Die Verordnung umfasst fünf Produktgruppen
- Portlandzement
- warmgewalzte Stahlprodukten
- kaltgewalzte Stahlprodukte
- gerippten Betonstahl und warmgewalzten Draht in Coils und
- gerippten Betonstahl in Stäben
Neue Produktgruppen sein 18.4.2026:
- Draht und Drahtprodukte/Nägel
- Geschweißte Rohre und Hohlprofile
- Bewehrungsmatten und Gitterträger
- Ab dem 18. April 2026 wurden aus der Zolltarifnummer 7208 39 00 00 Erzeugnisse mit folgenden Nennabmessungen ausgenommen: warmgewalzte Flacherzeugnisse 2,5 mm × 1.500 mm × L, warmgewalzte Flacherzeugnisse 2 mm × 1.200 mm × L sowie warmgewalzte Flacherzeugnisse 2,5 mm × 1.415 mm × L, Qualitätsklasse S355 gemäß der Norm EN 10025‑2.

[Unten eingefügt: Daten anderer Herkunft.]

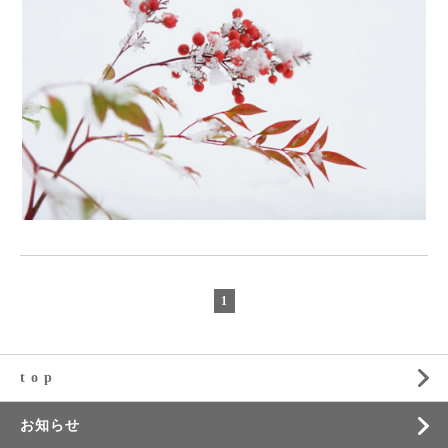
1
t o p
お知らせ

- Die Quotenverteilung der Zolltarifnummern 7211 19 00 00 und 7211 23 30 00 gilt bis zum 30. Juni 2026.
Die inoffizielle Übersetzung der Verordnung samt Zolltarifnummern und näheren Details können Sie unter dem folgenden Link im pdf-Format einsehen: Verordnung Einfuhrquoten 2026 Serbien.
Nach Ausschöpfung der Zollkontingente wird auf die Einfuhr der genannten Produkte ein Zoll von 50 % erhoben.
Die Kontingente sind auf die größten Handelspartner dieser Warengruppen in den letzten fünf Jahren zugeschnitten. Laut Ansicht der Firmenvertreter gefährdet jedoch nicht nur das Quotenantragsprocedere, sondern auch die zu niedrig angesetzten Quoten den Warenverkehr.